The video narration kicks off with a sad and lonely narrative tone and music to match the sad and lonely fate of the once formidable 2100. The engine sits idle, with its bleak interior, grungy exterior and the wind howling through the open chambers that once used to be its windows.
My narration voiceover then helps take viewers on the long, winding journey the 2100 endured over the past decade or so, eventually ending up transported to Tacoma, Washington. There it again sat idle for several years until a restoration project team in Illinois was looking into a different engine to refurbish to its former glory.
The ASR stepped in with a pitch for the good ole 2100. The Illinois people bit, and the engine was soon on its way to Ohio for a total revamp to get it ready for its new destination.

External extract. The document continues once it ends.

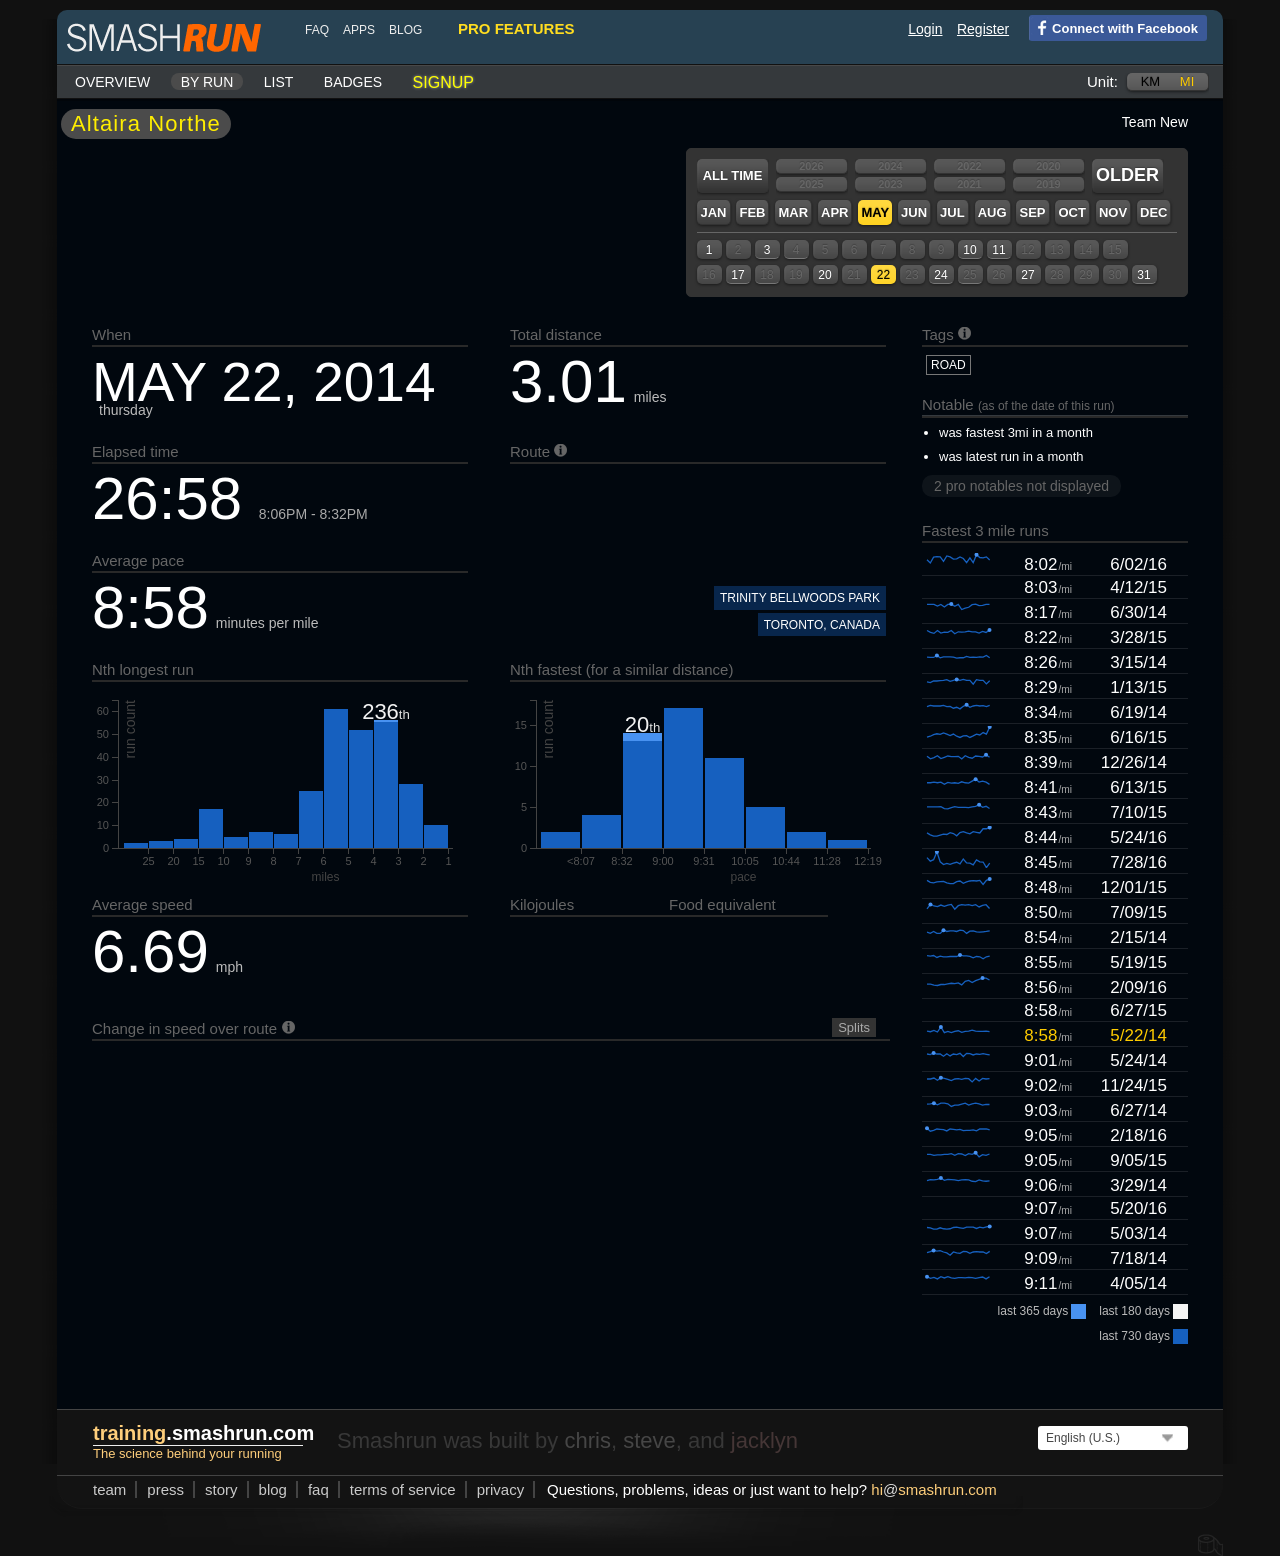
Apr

But the story doesn’t quite end there.
New Life for 2100
The ASR is in charge of restoring the 2100, a task estimated to take $700,000 – which is the overall point of the video. Telling the story of the engine, touching on the history and impact of steam locomotives in America, and highlighting people’s fascination with these sensuous machines all work together to stir up emotions and nostalgia.
I was asked to match my narrative tone and style with the compelling story, mood music and striking visuals that included footage from Hugh Fuller and axle17921, all of which was brilliantly produced by Lynchpin Creative.
One of the perks of my work as a female voice-over talent is learning new things on a regular basis. In this case, I learned about the background and arduous restoration process of an important piece of American history.